> _Task brief_
For this exercise, an exact copy is needed of only the lines from the one containing "Евгений Мамин" through the end of the data, with pictures left out.

> _Data_
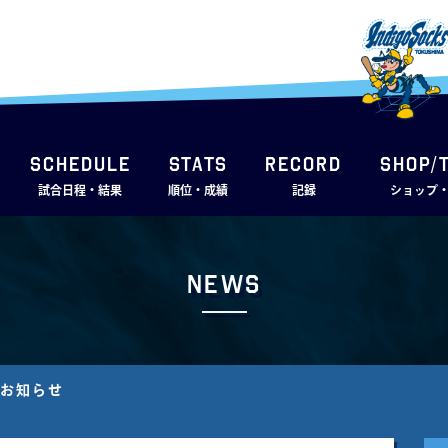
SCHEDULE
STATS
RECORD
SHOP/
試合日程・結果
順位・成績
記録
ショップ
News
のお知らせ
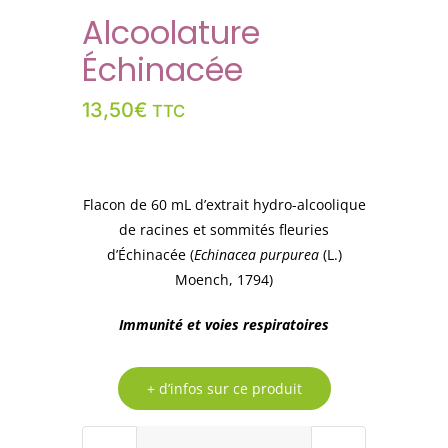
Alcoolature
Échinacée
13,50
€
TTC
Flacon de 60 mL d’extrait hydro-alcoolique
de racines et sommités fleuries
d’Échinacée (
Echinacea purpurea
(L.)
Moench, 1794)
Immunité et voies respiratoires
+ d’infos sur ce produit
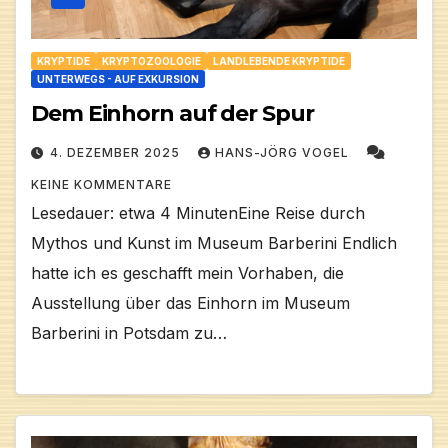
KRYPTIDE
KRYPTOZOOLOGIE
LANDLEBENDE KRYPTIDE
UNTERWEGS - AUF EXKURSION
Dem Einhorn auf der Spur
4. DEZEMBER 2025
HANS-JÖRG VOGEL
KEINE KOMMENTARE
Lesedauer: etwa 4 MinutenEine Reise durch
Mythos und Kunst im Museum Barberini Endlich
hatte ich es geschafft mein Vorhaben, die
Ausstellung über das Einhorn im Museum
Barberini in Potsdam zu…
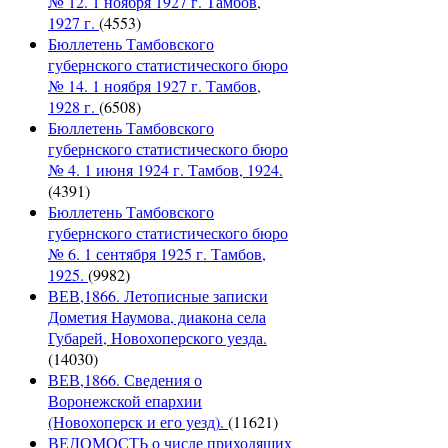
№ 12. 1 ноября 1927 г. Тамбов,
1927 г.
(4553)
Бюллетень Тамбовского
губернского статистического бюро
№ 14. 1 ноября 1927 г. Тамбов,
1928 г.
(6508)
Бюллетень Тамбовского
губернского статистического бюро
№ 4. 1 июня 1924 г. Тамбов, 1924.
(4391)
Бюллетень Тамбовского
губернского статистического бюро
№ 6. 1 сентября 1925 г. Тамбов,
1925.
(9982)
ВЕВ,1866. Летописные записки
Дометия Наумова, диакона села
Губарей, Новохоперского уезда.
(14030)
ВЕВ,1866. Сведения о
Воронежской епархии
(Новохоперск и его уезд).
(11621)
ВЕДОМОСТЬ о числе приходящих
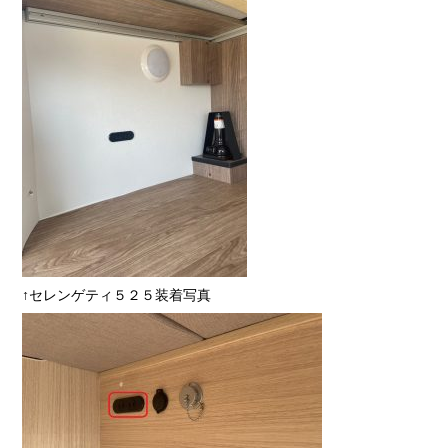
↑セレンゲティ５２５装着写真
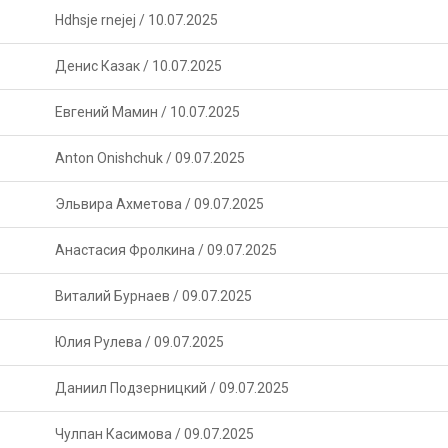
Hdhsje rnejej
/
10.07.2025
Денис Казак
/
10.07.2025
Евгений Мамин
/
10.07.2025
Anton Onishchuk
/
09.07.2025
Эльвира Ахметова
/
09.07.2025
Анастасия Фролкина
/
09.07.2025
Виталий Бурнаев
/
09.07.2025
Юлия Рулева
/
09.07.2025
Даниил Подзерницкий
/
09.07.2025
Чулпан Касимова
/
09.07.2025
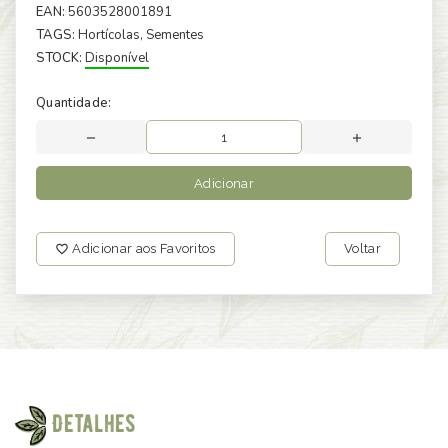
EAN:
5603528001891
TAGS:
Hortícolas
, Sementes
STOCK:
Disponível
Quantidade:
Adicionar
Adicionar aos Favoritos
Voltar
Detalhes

> _Task answer_
Евгений Мамин
/
10.07.2025
Anton Onishchuk
/
09.07.2025
Эльвира Ахметова
/
09.07.2025
Анастасия Фролкина
/
09.07.2025
Виталий Бурнаев
/
09.07.2025
Юлия Рулева
/
09.07.2025
Даниил Подзерницкий
/
09.07.2025
Чулпан Касимова
/
09.07.2025
EAN:
5603528001891
TAGS:
Hortícolas
, Sementes
STOCK:
Disponível
Quantidade:
Adicionar
Adicionar aos Favoritos
Voltar
Detalhes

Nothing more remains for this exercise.